» **Task instructions**
When you copy the entries, keep every word exactly as it stands.
—————
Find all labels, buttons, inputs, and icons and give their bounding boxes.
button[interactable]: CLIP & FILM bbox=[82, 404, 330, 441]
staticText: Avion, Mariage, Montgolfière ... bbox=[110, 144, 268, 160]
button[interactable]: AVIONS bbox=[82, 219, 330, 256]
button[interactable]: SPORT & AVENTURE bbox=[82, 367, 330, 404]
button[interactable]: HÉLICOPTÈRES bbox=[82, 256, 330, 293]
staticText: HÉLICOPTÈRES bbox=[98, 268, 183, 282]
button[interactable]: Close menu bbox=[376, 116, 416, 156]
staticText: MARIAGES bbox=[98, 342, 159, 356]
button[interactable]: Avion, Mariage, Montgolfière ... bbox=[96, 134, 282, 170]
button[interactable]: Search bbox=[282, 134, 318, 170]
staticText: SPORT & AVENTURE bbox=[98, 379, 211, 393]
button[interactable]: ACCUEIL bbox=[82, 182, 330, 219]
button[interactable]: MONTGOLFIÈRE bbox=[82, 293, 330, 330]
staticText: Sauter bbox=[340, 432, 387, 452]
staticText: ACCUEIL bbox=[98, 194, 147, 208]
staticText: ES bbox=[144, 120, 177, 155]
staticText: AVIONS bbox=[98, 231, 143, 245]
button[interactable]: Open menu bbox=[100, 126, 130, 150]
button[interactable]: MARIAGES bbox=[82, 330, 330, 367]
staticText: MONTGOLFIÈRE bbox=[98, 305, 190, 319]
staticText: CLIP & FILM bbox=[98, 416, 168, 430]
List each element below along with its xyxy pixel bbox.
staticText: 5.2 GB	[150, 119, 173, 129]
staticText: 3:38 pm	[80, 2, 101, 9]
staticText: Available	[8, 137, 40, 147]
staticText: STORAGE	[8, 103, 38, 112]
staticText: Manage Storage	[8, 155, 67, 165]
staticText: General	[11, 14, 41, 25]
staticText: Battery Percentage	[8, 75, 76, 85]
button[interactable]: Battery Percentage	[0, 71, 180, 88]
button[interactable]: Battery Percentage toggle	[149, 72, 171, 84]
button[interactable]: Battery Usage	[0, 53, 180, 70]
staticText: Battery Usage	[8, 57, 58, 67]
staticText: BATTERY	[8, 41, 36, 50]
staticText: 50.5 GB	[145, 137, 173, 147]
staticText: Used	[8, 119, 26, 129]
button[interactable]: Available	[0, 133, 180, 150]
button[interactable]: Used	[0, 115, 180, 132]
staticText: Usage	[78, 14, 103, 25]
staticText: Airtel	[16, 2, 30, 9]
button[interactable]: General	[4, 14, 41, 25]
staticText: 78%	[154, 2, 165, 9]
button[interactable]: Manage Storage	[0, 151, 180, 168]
—————
» **Solution to this exercise**
Find all labels, buttons, inputs, and icons and give their bounding boxes.
button[interactable]: CLIP & FILM bbox=[82, 404, 330, 441]
staticText: Avion, Mariage, Montgolfière ... bbox=[110, 144, 268, 160]
button[interactable]: AVIONS bbox=[82, 219, 330, 256]
button[interactable]: SPORT & AVENTURE bbox=[82, 367, 330, 404]
button[interactable]: HÉLICOPTÈRES bbox=[82, 256, 330, 293]
staticText: HÉLICOPTÈRES bbox=[98, 268, 183, 282]
button[interactable]: Close menu bbox=[376, 116, 416, 156]
staticText: MARIAGES bbox=[98, 342, 159, 356]
button[interactable]: Avion, Mariage, Montgolfière ... bbox=[96, 134, 282, 170]
button[interactable]: Search bbox=[282, 134, 318, 170]
staticText: SPORT & AVENTURE bbox=[98, 379, 211, 393]
button[interactable]: ACCUEIL bbox=[82, 182, 330, 219]
button[interactable]: MONTGOLFIÈRE bbox=[82, 293, 330, 330]
staticText: Sauter bbox=[340, 432, 387, 452]
staticText: ACCUEIL bbox=[98, 194, 147, 208]
staticText: ES bbox=[144, 120, 177, 155]
staticText: AVIONS bbox=[98, 231, 143, 245]
button[interactable]: Open menu bbox=[100, 126, 130, 150]
button[interactable]: MARIAGES bbox=[82, 330, 330, 367]
staticText: MONTGOLFIÈRE bbox=[98, 305, 190, 319]
staticText: CLIP & FILM bbox=[98, 416, 168, 430]
List each element below along with its xyxy pixel bbox.
staticText: 5.2 GB	[150, 119, 173, 129]
staticText: 3:38 pm	[80, 2, 101, 9]
staticText: Available	[8, 137, 40, 147]
staticText: STORAGE	[8, 103, 38, 112]
staticText: Manage Storage	[8, 155, 67, 165]
staticText: General	[11, 14, 41, 25]
staticText: Battery Percentage	[8, 75, 76, 85]
button[interactable]: Battery Percentage	[0, 71, 180, 88]
button[interactable]: Battery Percentage toggle	[149, 72, 171, 84]
button[interactable]: Battery Usage	[0, 53, 180, 70]
staticText: Battery Usage	[8, 57, 58, 67]
staticText: BATTERY	[8, 41, 36, 50]
staticText: 50.5 GB	[145, 137, 173, 147]
staticText: Used	[8, 119, 26, 129]
button[interactable]: Available	[0, 133, 180, 150]
button[interactable]: Used	[0, 115, 180, 132]
staticText: Usage	[78, 14, 103, 25]
staticText: Airtel	[16, 2, 30, 9]
button[interactable]: General	[4, 14, 41, 25]
staticText: 78%	[154, 2, 165, 9]
button[interactable]: Manage Storage	[0, 151, 180, 168]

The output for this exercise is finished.